With positive results in short-term studies, there is now a need for longer-term studies starting in adolescence for at-risk patients with type 1 diabetes and dyslipidemia. Such studies will require use of surrogate markers or many years to determine the effects on CVD risk over decades. The need for such extensive studies should not discourage providers from prescribing statins and other lipid-lowering medications that have established safety profiles in youths with familial hypercholesterolemia as well as adults with diabetes. These medications have the potential to lower CVD risk for adolescents with type 1 diabetes.

This information combined with recommendations from the American Diabetes Association, American Heart Association and the International Society for Pediatric and Adolescent Diabetes provides the information and guidance needed for screening of lipids and treatment for those meeting criteria.

COUNTER

Treating children with type 1 diabetes and dyslipidemia with lipid-lowering medications is of unclear benefit — and emerging harm.

Incidence of type 1 and type 2 diabetes appears to be increasing among youths. Within this cohort, 7% of affected youths were persistently dyslipidemic over 7 years’ follow-up, while 19% became newly dyslipidemic. Considering recent validation of cholesterol as a risk factor for CVD events among type 1 diabetes patients, the high prevalence of dyslipidemia coupled with rising diabetes rates elicits an impulse in compassionate providers to augment management with lipid-lowering medications. Prevailing national guidelines support this impulse by recommending lipid pharmacotherapy for children with type 1 diabetes and even mild dyslipidemia.

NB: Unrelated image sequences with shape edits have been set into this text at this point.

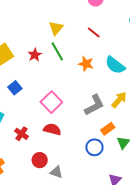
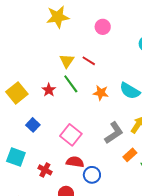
red line: (94, 32) -> (89, 61), moved
blue circle: (94, 147) -> (92, 175), moved

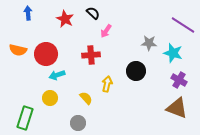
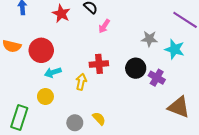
red cross: (91, 55) -> (99, 64), moved
purple cross: (179, 80) -> (157, 78), moved
yellow arrow: (107, 84) -> (81, 82), moved
yellow semicircle: (86, 98) -> (99, 119), moved

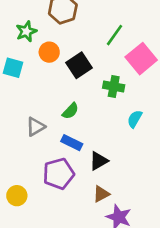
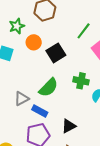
green cross: (114, 86) -> (81, 81), moved
green semicircle: (70, 111) -> (48, 88), size x1.5
blue rectangle: (72, 143) -> (40, 111), moved

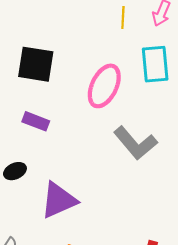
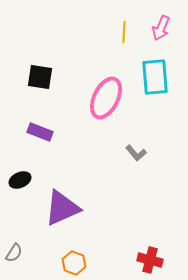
black square: (36, 64) -> (40, 77), size x0.7
gray L-shape: (135, 143) -> (136, 153), size x0.5

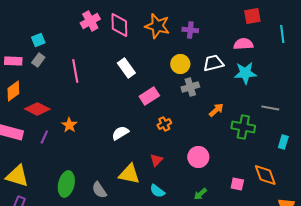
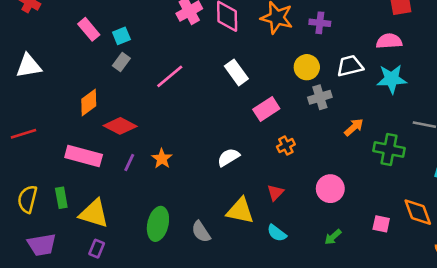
pink rectangle: (13, 61) -> (89, 29), moved, turned 48
pink line: (75, 71) -> (170, 76), turned 60
orange star: (69, 125) -> (162, 159), moved

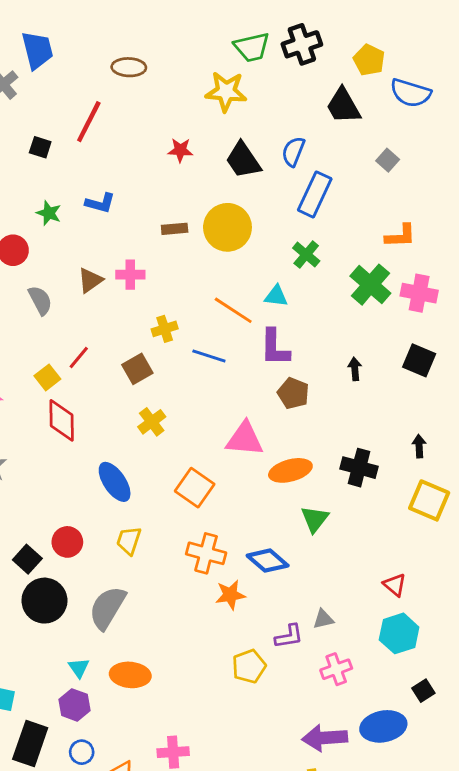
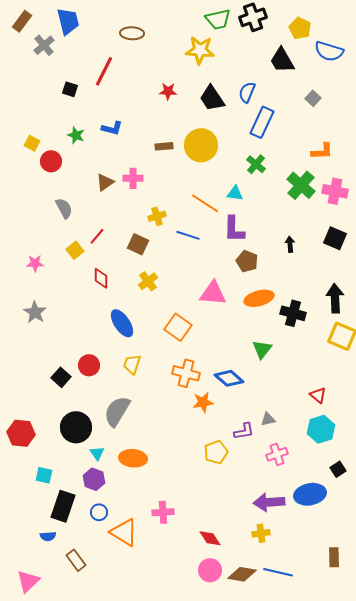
gray semicircle: (40, 300) -> (64, 208), moved
brown square: (137, 369) -> (138, 244), turned -35
red diamond: (62, 420) -> (101, 278), moved, size x0.7
black arrow: (419, 446) -> (335, 298), size x1.8
orange ellipse: (290, 470) -> (259, 298), moved
black circle: (44, 601) -> (76, 427), moved

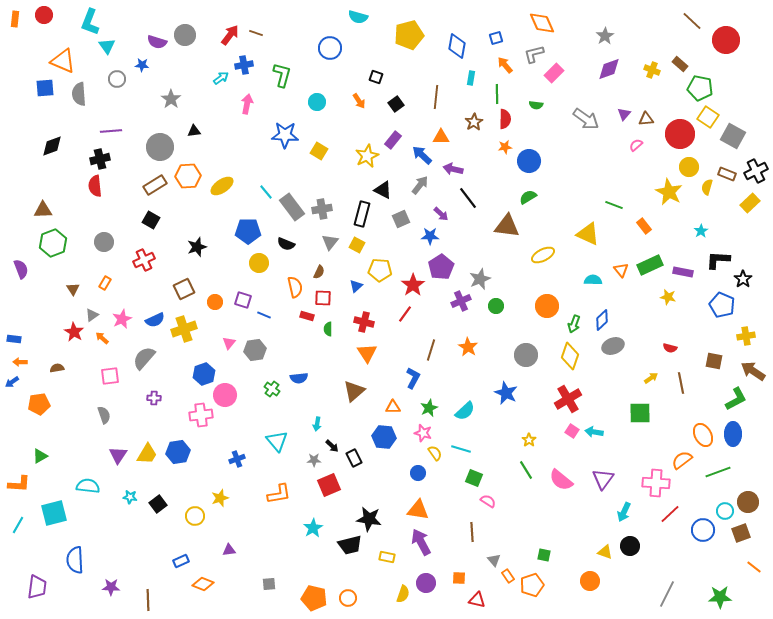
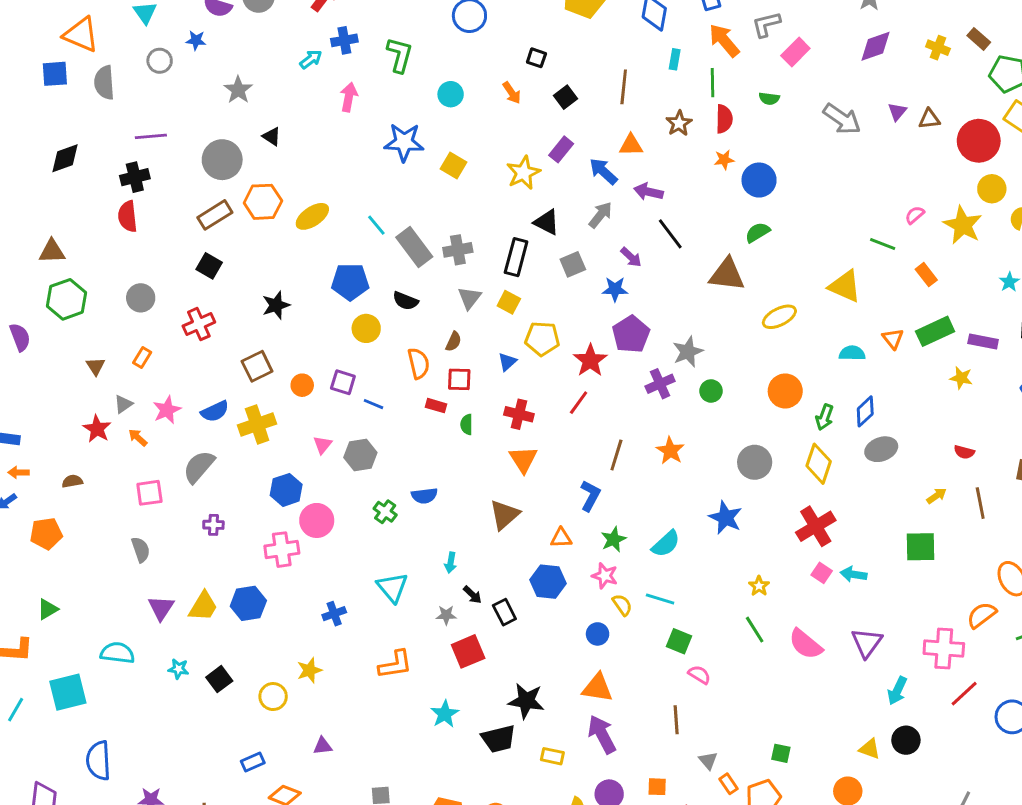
orange arrow: (505, 65) -> (724, 40), size x1.4
black triangle: (194, 131) -> (272, 136), turned 40
pink semicircle: (636, 145) -> (915, 215), moved

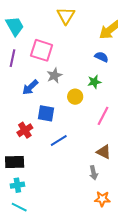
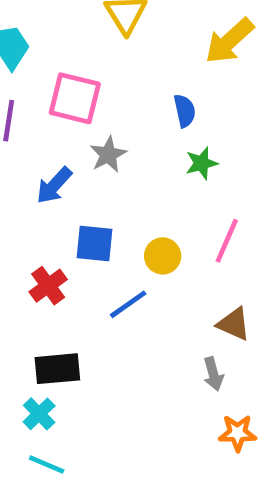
blue semicircle: (102, 57) -> (185, 111), moved, turned 56
yellow circle: (75, 97) -> (163, 256), moved
black rectangle: (15, 162) -> (57, 369), moved
cyan cross: (17, 185) -> (39, 414), turned -32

This impulse may need to be tempered by the ancient directive “primum non nocere.” In studies of adults using statins, adverse effects of concern have included myalgias or myopathy, transaminitis and alterations in the levels of cholesterol products, such as sex hormones. On balance, double-blind randomized controlled trials imply these effects are not caused by statins.

Justin P. Zachariah

Nonetheless, these concerns, particularly with respect to subjective myalgias, are pervasive issues for practitioners. In children, data suggest no obvious safety signals with respect to these particular adverse events. However, the data quality in children is woefully inadequate. The pediatric statin literature consists of trial and observational data from less than 2 years’ follow-up. The longest cohort data are limited in generalizability due to a focus on familial hypercholesterolemia.

The focus on genetic dyslipidemia is especially problematic with respect to the most sinister adverse effect caused by statin use: incident diabetes. Occurring in roughly 0.1% of statin users per year, incident diabetes may be related to statin-induced changes in insulin sensitivity. Statins precipitating a change in insulin sensitivity or resistance should give pause to providers of patients with type 1 diabetes lest a combined type 1-type 2 picture emerge with concomitant higher insulin requirements or erratic glycemic swings.

In adults, the trade-off between CVD risk reduction vs. incident diabetes risk induction clearly favors lipid lowering. In youths, the effectiveness of long-term statin use in preventing CVD events is not proven in gold standard trials. Given the paradigm of trials lasting 5 years or less, the time lag until CVD event age means that trials for 15 to 20 years are not forthcoming. The best data on pediatric effectiveness are observational from genetic dyslipidemia patients at apparently lower diabetes risk. To the skeptic who argues that the trial data are not pointing to diabetes risk in statin-treated youths, acquiescence must be awarded. However, new observational data suggest statin-treated youths may be at 96% higher risk for subsequent diabetes. Therefore, the balance in statin-treated youths between proven CVD risk reduction and proven incident type 2 diabetes risk at a minimum deserves more scrutiny. Patients with type 1 diabetes and at higher risk for insulin resistance may be in special jeopardy from statins. Caveat doctor!